**Work item**
What lines in the entries below contain the word "Birmingham"? Copy all of them.

[[ Stored data, beginning ]]

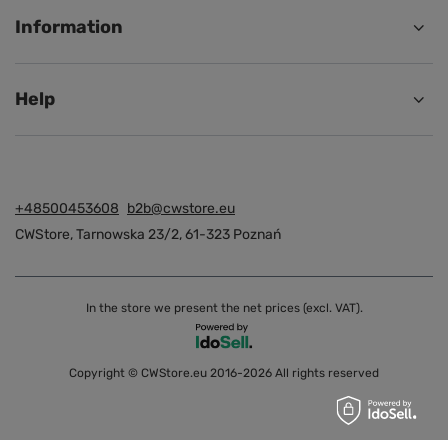
Information
Help
+48500453608
b2b@cwstore.eu
CWStore
,
Tarnowska 23/2
,
61-323
Poznań
In the store we present the net prices (excl. VAT).
Copyright © CWStore.eu 2016-2026 All rights reserved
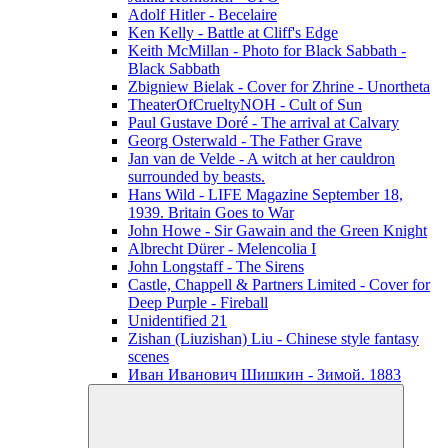
Adolf Hitler - Becelaire
Ken Kelly - Battle at Cliff's Edge
Keith McMillan - Photo for Black Sabbath ‎-
Black Sabbath
Zbigniew Bielak - Cover for Zhrine - Unortheta
TheaterOfCrueltyNOH - Cult of Sun
Paul Gustave Doré - The arrival at Calvary
Georg Osterwald - The Father Grave
Jan van de Velde - A witch at her cauldron
surrounded by beasts.
Hans Wild - LIFE Magazine September 18,
1939. Britain Goes to War
John Howe - Sir Gawain and the Green Knight
Albrecht Dürer - Melencolia I
John Longstaff - The Sirens
Castle, Chappell & Partners Limited - Cover for
Deep Purple - Fireball
Unidentified 21
Zishan (Liuzishan) Liu - Chinese style fantasy
scenes
Иван Иванович Шишкин - Зимой. 1883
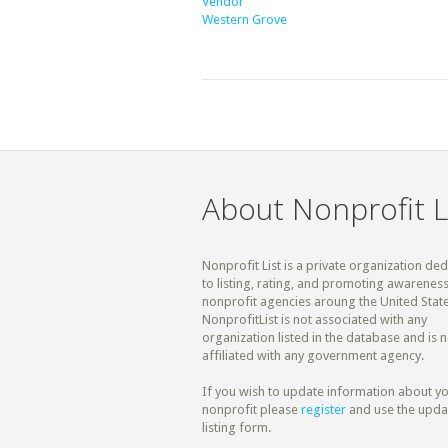
Vendor
Western Grove
About Nonprofit L
Nonprofit List is a private organization de
to listing, rating, and promoting awareness
nonprofit agencies aroung the United State
NonprofitList is not associated with any
organization listed in the database and is n
affiliated with any government agency.
If you wish to update information about y
nonprofit please
register
and use the upda
listing form.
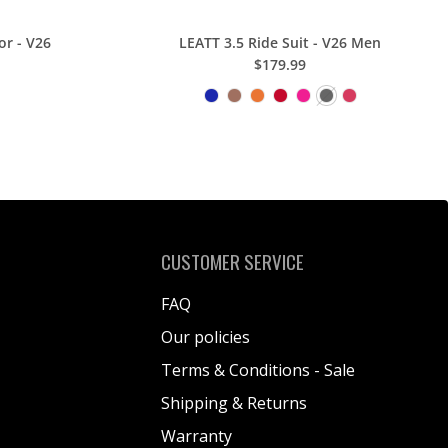
or - V26
LEATT 3.5 Ride Suit - V26 Men
$179.99
CUSTOMER SERVICE
FAQ
Our policies
Terms & Conditions - Sale
Shipping & Returns
Warranty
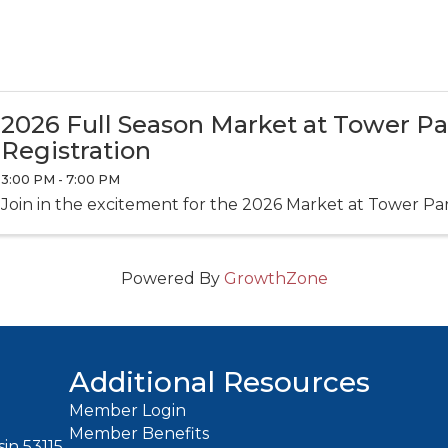
2026 Full Season Market at Tower P
Registration
3:00 PM - 7:00 PM
Join in the excitement for the 2026 Market at Tower Pa
Powered By
GrowthZone
Additional Resources
Member Login
Member Benefits
in 53115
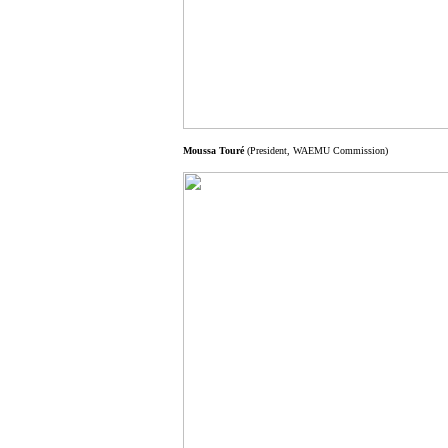
Moussa Touré
(President, WAEMU Commission)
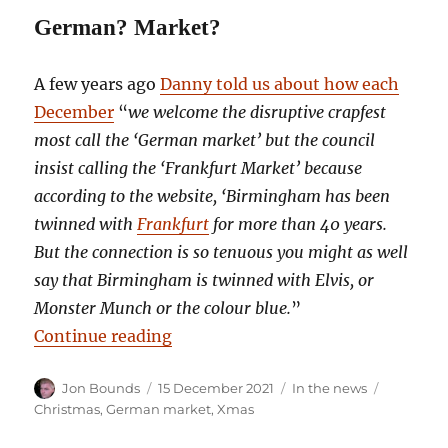
German? Market?
A few years ago
Danny told us about how each
December
“
we welcome the disruptive crapfest
most call the ‘German market’ but the council
insist calling the ‘Frankfurt Market’ because
according to the website, ‘Birmingham has been
twinned with
Frankfurt
for more than 40 years.
But the connection is so tenuous you might as well
say that Birmingham is twinned with Elvis, or
Monster Munch or the colour blue.
”
“Birmingham: we invented Christ
Continue reading
Author
Posted
Categories
Tags
Jon Bounds
15 December 2021
In the news
on
Christmas
,
German market
,
Xmas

[[ Stored data, end ]]

**Answer box**
according to the website, ‘Birmingham has been
say that Birmingham is twinned with Elvis, or
“Birmingham: we invented Christ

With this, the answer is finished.